Tout ça est rendu possible par la maîtrise de l'épidémie dans les deux pays, en particulier en Nouvelle-Zélande. Le pays ne compte que 26 morts et 2 600 cas grâce à des mesures drastiques initiées par sa première ministre Jacinda Ardern. Le bilan est un peu moins flatteur en Australie, mais tout de même relativement bon aussi : 910 morts, 29 000 cas. On est très loin des chiffres européens ou américains. Cela dit, les deux pays ont un talon d'Achille, c'est la vaccination. Elle débute à peine : 2% de la population en Nouvelle Zélande a reçu au moins une dose, 0,5% seulement en Australie, contre 20% en moyenne en Europe.

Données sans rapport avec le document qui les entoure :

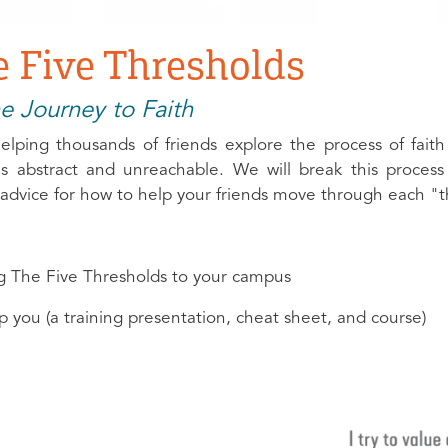
 Five Thresholds
e Journey to Faith
lping thousands of friends explore the process of faith
ems abstract and unreachable. We will break this proces
l advice for how to help your friends move through each "t
ng The Five Thresholds to your campus
p you (a training presentation, cheat sheet, and course)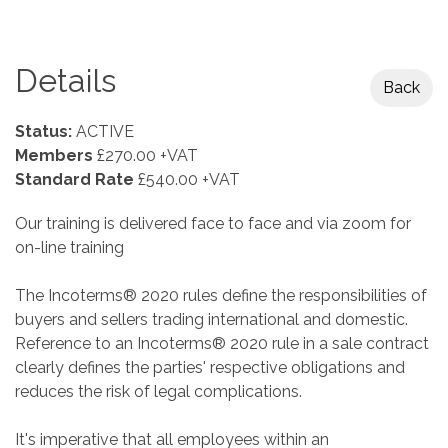
Details
Back
Status:
ACTIVE
Members
£270.00 +VAT
Standard Rate
£540.00 +VAT
Our training is delivered face to face and via zoom for
on-line training
The Incoterms® 2020 rules define the responsibilities of
buyers and sellers trading international and domestic.
Reference to an Incoterms® 2020 rule in a sale contract
clearly defines the parties' respective obligations and
reduces the risk of legal complications.
It's imperative that all employees within an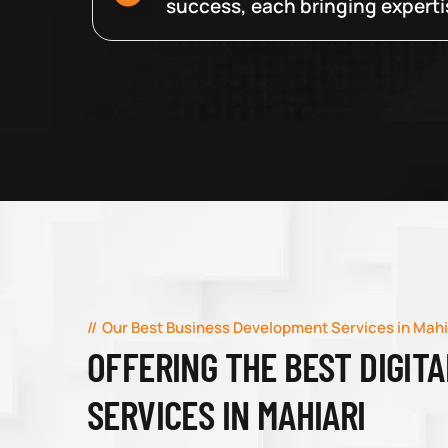
success, each bringing expertise
Our Best Business Development Services in Mahi
OFFERING THE BEST DIGIT
SERVICES IN MAHIARI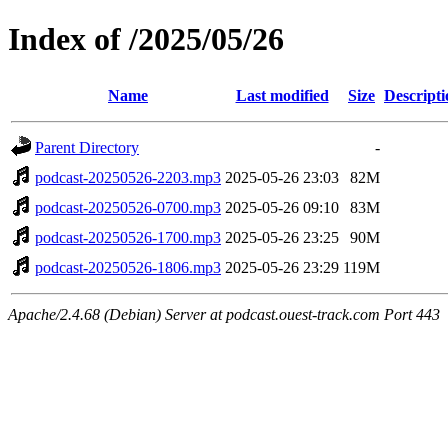
Index of /2025/05/26
Name
Last modified
Size
Descripti
Parent Directory
-
podcast-20250526-2203.mp3
2025-05-26 23:03
82M
podcast-20250526-0700.mp3
2025-05-26 09:10
83M
podcast-20250526-1700.mp3
2025-05-26 23:25
90M
podcast-20250526-1806.mp3
2025-05-26 23:29
119M
Apache/2.4.68 (Debian) Server at podcast.ouest-track.com Port 443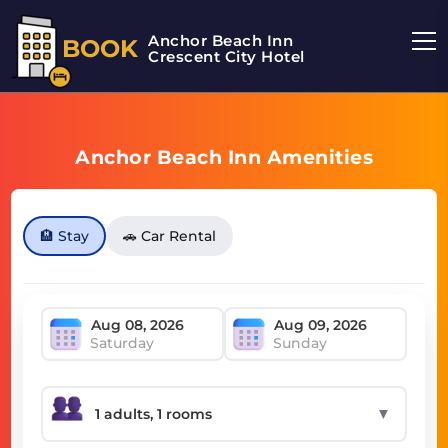
Anchor Beach Inn
BOOK
Crescent City Hotel
Anchor Beach Inn Amenities
🏨 Stay
🚗 Car Rental
Saturday
Sunday
▼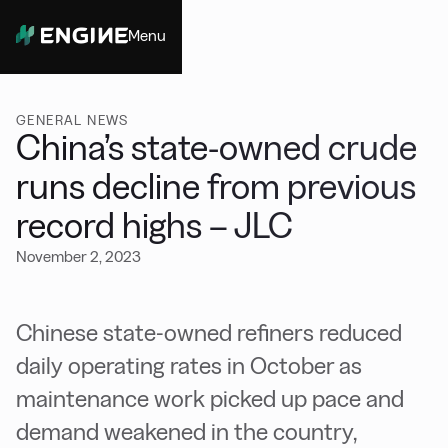
Menu
Close
GENERAL NEWS
China’s state-owned crude
runs decline from previous
record highs – JLC
November 2, 2023
Chinese state-owned refiners reduced
daily operating rates in October as
maintenance work picked up pace and
demand weakened in the country,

Du coup, les Néo-Zélandais sont un peu dubitatifs. Selon les enquêtes d'opinion, près de la moitié de la population est opposée à l'ouverture de cette bulle, par crainte de voir le virus débarquer dans leur archipel. En tous cas, l'idée de ces deux pays est de créer progressivement d'autres bulles, notamment avec les pays d'Asie qui ont su contrôler l'épidémie : Taiwan, Singapour, la Corée du Sud. Ou bien avec de petits États du Pacifique, comme les îles Tuvalu. Toujours dans la même région du monde, un autre archipel, un peu plus au nord, les Palaos, a lui aussi créé une bulle la semaine dernière, avec Taiwan, sans contrôle, sans quarantaine. Forcément, toute la planète regarde avec attention ces tests, ces réouvertures progressives des frontières.